重要性：机器学习工具越来越多地被用于外科手术的风险预测和临床决策支持。类别不平衡会对预测性能产生不利影响，尤其是对低发病率的并发症：评估风险预测模型在特定风险队列中的训练效果：这项横断面研究于 2024 年 2 月至 2024 年 7 月间进行，采用了一种深度学习模型，该模型可生成常见术后并发症的风险评分。研究对象为2014年6月1日至2021年5月5日期间在佛罗里达大学健康医院的2家医院进行的109 445例住院手术：该模型在高风险、中风险和低风险通用手术术语代码的不同队列上进行了全新训练，这些代码是根据以下5种术后并发症的发生率经验定义的：(1)院内死亡率；(2)重症监护室（ICU）住院时间延长（≥48小时）；(3)机械通气时间延长（≥48小时）；(4)败血症；(5)急性肾损伤（AKI）。并发症的低风险和高风险临界值由数据集中发病率的下三分之一和上三分之一定义，但死亡率除外，其临界值分别设定为 1%或以下和 3%以上：在评估基线模型的同时，还评估了每个特定风险队列的模型性能指标。指标包括接收者操作特征曲线下面积（AUROC）、精确度-回忆曲线下面积（AUPRC）、F1 分数和每个模型的精确度：在盖恩斯维尔（77 921 例手术 [71.2%]）和杰克逊维尔（31 524 例手术 [28.8%]）的两家佛罗里达大学健康医院接受治疗的患者共接受了 109 445 例住院手术。患者年龄中位数（IQR）为 58（43-68）岁，夏尔森综合指数评分中位数（IQR）为 2（0-4）分。
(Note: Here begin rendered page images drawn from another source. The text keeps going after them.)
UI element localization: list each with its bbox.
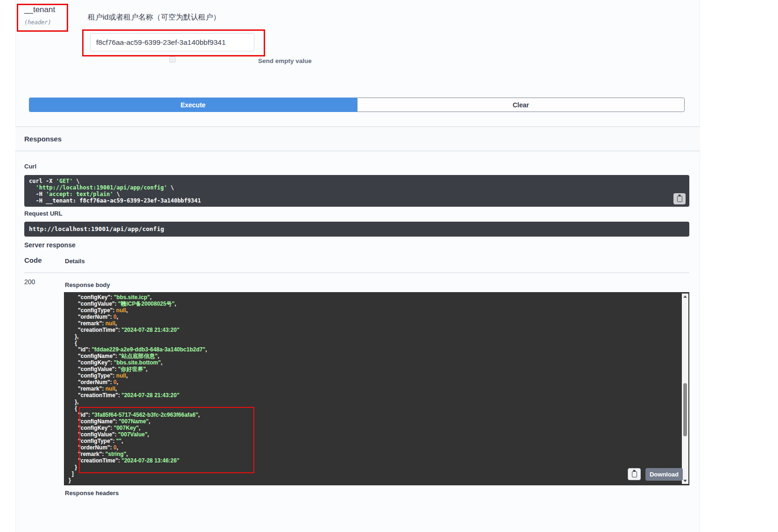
- response-body-line: }: [69, 477, 689, 483]
- response-body-line: },: [69, 399, 689, 405]
- response-body-line: {: [69, 405, 689, 412]
- scrollbar-thumb[interactable]: [683, 383, 687, 436]
- copy-response-button[interactable]: [628, 468, 641, 480]
- parameter-name: __tenant: [24, 5, 55, 14]
- responses-section-header: Responses: [15, 126, 700, 151]
- response-body-scrollbar[interactable]: [682, 294, 688, 484]
- response-body-line: "configName": "007Name",: [69, 418, 689, 425]
- curl-code: curl -X 'GET' \ 'http://localhost:19001/…: [29, 178, 685, 204]
- execute-button[interactable]: Execute: [29, 98, 357, 112]
- response-body-line: ]: [69, 470, 689, 477]
- response-body-line: {: [69, 340, 689, 346]
- send-empty-checkbox[interactable]: [169, 56, 175, 63]
- clear-button[interactable]: Clear: [357, 98, 685, 112]
- response-body-line: "configType": "",: [69, 438, 689, 444]
- curl-command-block: curl -X 'GET' \ 'http://localhost:19001/…: [24, 175, 689, 207]
- parameter-description: 租户id或者租户名称（可空为默认租户）: [88, 13, 220, 22]
- response-body-line: "creationTime": "2024-07-28 21:43:20": [69, 327, 689, 333]
- scrollbar-down-arrow-icon[interactable]: [682, 478, 688, 483]
- response-body-line: "remark": null,: [69, 320, 689, 327]
- response-body-line: "configValue": "007Value",: [69, 431, 689, 438]
- response-body-line: "remark": null,: [69, 385, 689, 392]
- response-body-line: "configKey": "bbs.site.bottom",: [69, 359, 689, 366]
- download-button[interactable]: Download: [645, 468, 683, 481]
- response-body-line: "configType": null,: [69, 372, 689, 379]
- status-code: 200: [24, 278, 35, 286]
- curl-code-line: 'http://localhost:19001/api/app/config' …: [29, 184, 685, 191]
- response-body-line: "configName": "站点底部信息",: [69, 353, 689, 359]
- curl-code-line: -H 'accept: text/plain' \: [29, 191, 685, 197]
- curl-code-line: -H __tenant: f8cf76aa-ac59-6399-23ef-3a1…: [29, 197, 685, 204]
- clipboard-icon: [677, 196, 682, 202]
- response-body-line: "orderNum": 0,: [69, 314, 689, 320]
- response-body-line: },: [69, 333, 689, 340]
- swagger-operation-panel: __tenant (header) 租户id或者租户名称（可空为默认租户） Se…: [0, 0, 778, 532]
- code-column-header: Code: [24, 256, 42, 264]
- responses-title: Responses: [24, 135, 62, 143]
- response-body-line: "creationTime": "2024-07-28 13:46:26": [69, 457, 689, 464]
- parameter-location: (header): [24, 19, 51, 26]
- response-body-line: "orderNum": 0,: [69, 444, 689, 451]
- copy-curl-button[interactable]: [673, 193, 686, 204]
- response-body-line: "configValue": "你好世界",: [69, 366, 689, 372]
- response-body-line: "id": "3fa85f64-5717-4562-b3fc-2c963f66a…: [69, 412, 689, 418]
- response-headers-label: Response headers: [65, 490, 119, 497]
- response-body-code: "configKey": "bbs.site.icp", "configValu…: [69, 294, 689, 483]
- curl-label: Curl: [24, 163, 36, 170]
- server-response-label: Server response: [24, 241, 76, 249]
- response-body-line: "configKey": "bbs.site.icp",: [69, 294, 689, 301]
- response-body-block: "configKey": "bbs.site.icp", "configValu…: [64, 292, 689, 485]
- response-body-line: "configKey": "007Key",: [69, 425, 689, 431]
- curl-code-line: curl -X 'GET' \: [29, 178, 685, 184]
- details-column-header: Details: [65, 258, 85, 265]
- tenant-value-input[interactable]: [90, 33, 254, 51]
- clipboard-icon: [632, 471, 637, 477]
- response-body-line: "configValue": "赣ICP备20008025号",: [69, 301, 689, 307]
- response-body-line: "configType": null,: [69, 307, 689, 314]
- request-url-value: http://localhost:19001/api/app/config: [29, 225, 164, 232]
- response-body-line: "orderNum": 0,: [69, 379, 689, 385]
- response-body-line: "creationTime": "2024-07-28 21:43:20": [69, 392, 689, 399]
- response-body-line: "remark": "string",: [69, 451, 689, 457]
- request-url-label: Request URL: [24, 210, 63, 217]
- scrollbar-up-arrow-icon[interactable]: [682, 294, 688, 300]
- send-empty-label: Send empty value: [258, 57, 312, 64]
- response-body-label: Response body: [65, 281, 110, 288]
- response-body-line: }: [69, 464, 689, 470]
- table-header-divider: [24, 273, 689, 273]
- response-body-line: "id": "fddae229-a2e9-ddb3-648a-3a140bc1b…: [69, 346, 689, 353]
- request-url-block: http://localhost:19001/api/app/config: [24, 222, 689, 237]
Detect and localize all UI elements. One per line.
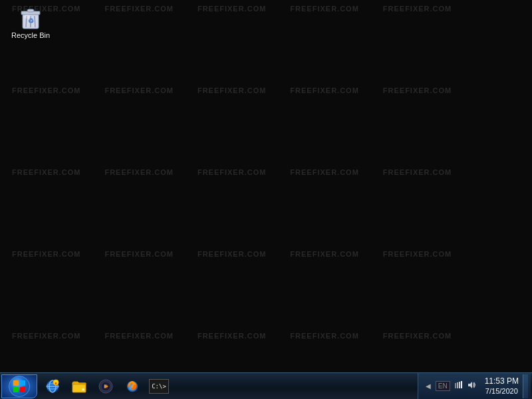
firefox-taskbar-icon[interactable] [120,374,145,398]
svg-rect-28 [459,382,460,388]
start-orb [9,376,30,397]
cmd-taskbar-icon[interactable]: C:\> [146,374,172,398]
media-player-taskbar-icon[interactable] [93,374,118,398]
system-tray: ◀ EN 11 [418,373,531,400]
watermark-text: FREEFIXER.COM [371,5,464,13]
clock-date: 7/15/2020 [485,386,518,396]
watermark-text: FREEFIXER.COM [186,332,278,340]
watermark-text: FREEFIXER.COM [371,332,464,340]
volume-tray-icon[interactable] [466,379,478,393]
clock-time: 11:53 PM [485,376,519,387]
watermark-text: FREEFIXER.COM [0,332,92,340]
watermark-text: FREEFIXER.COM [278,87,370,94]
cmd-icon-display: C:\> [149,379,169,394]
watermark-text: FREEFIXER.COM [278,332,370,340]
watermark-text: FREEFIXER.COM [278,251,370,258]
start-button[interactable] [1,374,37,398]
explorer-taskbar-icon[interactable]: ★ [66,374,92,398]
cmd-label: C:\> [152,383,166,390]
watermark-text: FREEFIXER.COM [186,87,278,94]
watermark-text: FREEFIXER.COM [92,251,185,258]
watermark-text: FREEFIXER.COM [0,169,92,176]
svg-rect-26 [455,383,456,388]
quicklaunch-bar: e ★ [40,374,172,398]
desktop: FREEFIXER.COM FREEFIXER.COM FREEFIXER.CO… [0,0,532,372]
watermark-text: FREEFIXER.COM [92,5,185,13]
watermark-text: FREEFIXER.COM [186,169,278,176]
watermark-text: FREEFIXER.COM [92,332,185,340]
clock-display[interactable]: 11:53 PM 7/15/2020 [481,373,523,400]
recycle-bin-image: ♻ [17,3,44,30]
ie-taskbar-icon[interactable]: e [40,374,65,398]
svg-line-3 [35,16,35,27]
show-desktop-button[interactable] [523,374,528,398]
watermark-text: FREEFIXER.COM [92,169,185,176]
svg-point-7 [24,15,31,19]
watermark-text: FREEFIXER.COM [0,87,92,94]
recycle-bin-label: Recycle Bin [11,31,50,39]
tray-icons-area: ◀ EN [421,379,481,393]
taskbar: e ★ [0,372,532,399]
svg-rect-29 [461,381,462,388]
keyboard-layout-indicator[interactable]: EN [436,381,450,391]
svg-marker-30 [468,382,472,388]
watermark-text: FREEFIXER.COM [186,5,278,13]
watermark-text: FREEFIXER.COM [371,169,464,176]
watermark-text: FREEFIXER.COM [278,5,370,13]
svg-rect-8 [13,380,19,386]
watermark-text: FREEFIXER.COM [186,251,278,258]
svg-rect-27 [457,382,458,388]
watermark-text: FREEFIXER.COM [371,87,464,94]
tray-expand-arrow[interactable]: ◀ [424,382,433,390]
svg-rect-5 [27,9,34,12]
watermark-text: FREEFIXER.COM [92,87,185,94]
watermark-text: FREEFIXER.COM [278,169,370,176]
watermark-text: FREEFIXER.COM [0,251,92,258]
svg-text:★: ★ [81,387,85,392]
recycle-bin-icon[interactable]: ♻ Recycle Bin [7,3,55,39]
watermark-layer: FREEFIXER.COM FREEFIXER.COM FREEFIXER.CO… [0,0,532,372]
svg-rect-9 [20,380,25,386]
watermark-text: FREEFIXER.COM [371,251,464,258]
network-tray-icon[interactable] [453,379,465,393]
svg-rect-10 [13,387,19,392]
svg-rect-11 [20,387,25,392]
svg-text:e: e [55,381,57,385]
在 109 445 例手术中，55 646 例患者为男性（50.8%），66 495 例患者（60.8%）接受了非急诊住院手术。对高危人群的培训对 AUROC 的影响不一，但对预测死亡率（0.53；95% CI，0.43-0.64）、AKI（0.61；95% CI，0.58-0.65）和延长重症监护室住院时间（0.91；95% CI，0.89-0.92）的 AUPRC 有显著提高（以不重叠的 95% 置信区间评估）。它还能明显改善死亡率（0.42；95% CI，0.36-0.49）、机械通气时间延长（0.55；95% CI，0.52-0.58）、败血症（0.46；95% CI，0.43-0.49）和 AKI（0.57；95% CI，0.54-0.59）的 F1 评分。在控制了高风险队列的基线模型性能后，AUPRC 仅在院内死亡率方面显著增加（0.53；95% CI，0.42-0.65 vs 0.29；95% CI，0.21-0.40）：在这项横断面研究中，通过使用特定手术风险等级的先验知识训练单独的模型，观察到标准评价指标的性能有所改善，尤其是对于住院死亡率等低发生率并发症。谨慎使用这种方法，可能是手术风险预测模型的最佳训练策略。

本文章由计算机程序翻译，如有差异，请以英文原文为准。

求助全文

约1分钟内获得全文去求助

来源期刊

JAMA surgery SURGERY-

CiteScore

20.80

自引率

3.60%

发文量

400

期刊介绍： JAMA Surgery, an international peer-reviewed journal established in 1920, is the official publication of the Association of VA Surgeons, the Pacific Coast Surgical Association, and the Surgical Outcomes Club.It is a proud member of the JAMA Network, a consortium of peer-reviewed general medical and specialty publications.

期刊最新文献

Beyond Modifier 22-A Path to Recognizing Surgical Complexity. Cautionary Tale-The Details Are in the Data. Contemporary Outcomes of Cholecystectomy. Errors in Data Collection and Calculations. Firearm Mortality and Equitable Access to Trauma Care in Chicago.